Usually you want a stack switch. Here is a simple model: Every task gets its own kernel stack. On task switch, the new task's kernel stack top is written into the current CPU's TSS's ESP0. No task is ever suspended in user mode, they all go to kernel mode sooner or later, and if it is by force.
The first level interrupt handlers only save the volatile registers (EAX, ECX, and EDX), as well as the segment registers, before switching the segments over to kernel mode. ESP is saved by the CPU, and EBP, EBX, EDI, and ESI are callee saved registers, according to the ABI.

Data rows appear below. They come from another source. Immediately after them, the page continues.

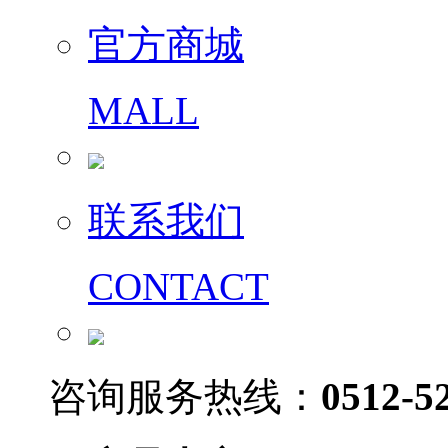
官方商城
MALL
联系我们
CONTACT
咨询服务热线：
0512-5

Before returning to userspace, all interrupt handlers (if they are returning to userspace) and the system call handler check for a task flag that says the task should be scheduled out. If set, they all call a function to do that. The timer interrupt then only needs to set that flag. The function to switch tasks then only needs to save the nonvolatile registers (EBX, EBP, EDI, and ESI), switch stack to the next task's kernel stack, restore registers and return.
Code:
struct task {
[...]
unsigned task_flags;
void *kstack_top;
void *kstack_bot;
[...]
};
extern void raw_switch_task(struct task *current, struct task *next);
Code:
switch_task:
pushl %ebp
movl %esp,%ebp
subl $12, %esp
movl %ebx, -4(%ebp)
movl %esi, -8(%ebp)
movl %edi, -12(%ebp)
movl 8(%ebp), %eax
movl 12(%ebp), %ecx
movl %esp, KSTACK_BOT(%eax)
movl KSTACK_BOT(%ecx),%esp
movl KSTACK_TOP(%ecx),%edx
/* now somehow get %edx into current_tss.esp0. I can do that like this: */
movl %edx, %gs:CPU_TSS+TSS_ESP0
pushl %ecx
call sched_set_current_task
addl $4,%esp
movl (%esp),%edi
movl 4(%esp),%esi
movl 8(%esp),%ebx
movl 12(%esp),%ebp
addl $16, %esp
ret
Code:
void switch_task(struct task *current, struct task *next) {
current->task_flags &= ~TI_TIMEOUT;
raw_switch_task(current, next);
/* when we get here, another task switched to "current". */
}
Bit of a head-bender, but it means the volatile registers are only saved close to the top of the kernel stack (once), then there might be several call frames and maybe even an interrupt frame, and then there are the nonvolatile registers, and that's how all suspended tasks look. You might notice that this means you can create a new task by filling the new kernel stack with convenient values for "restoration".
Code:
int new_kernel_task(void (*main)(void*), void *arg) {
struct task *new = ...
[...]
uint32_t *ks = new->kstack_top;
ks -= 7;
new->kstack_bot = ks;
ks[3] = 0; /* mark stack frame as initial with 0 EBP */
ks[4] = (uint32_t)main;
ks[5] = (uint32_t)kernel_task_exit;
ks[6] = (uint32_t)arg;
}
This means, the "ret" in raw_switch_task would jump to the given entry point, with ESP pointing to the start of the kernel task cleanup function, and the argument on stack.
Or a new user task:
Code:
int new_user_task(uint32_t entry, uint32_t start_sp)
{
struct task *new = ...
[...]
uint32_t *ks = new->kstack_top;
ks -= 10;
new->kstack_bot = ks;
ks[4] = (uint32_t)user_start_iret;
ks[5] = entry;
ks[6] = USER_CS;
ks[7] = USER_INIT_EFLAGS;
ks[8] = start_sp;
ks[9] = USER_DS;
}
Code:
user_start_iret:
movw $USER_DS, %ax
movw %ax, %ds
movw %ax, %es
movw %ax, %fs
movw %ax, %gs
iret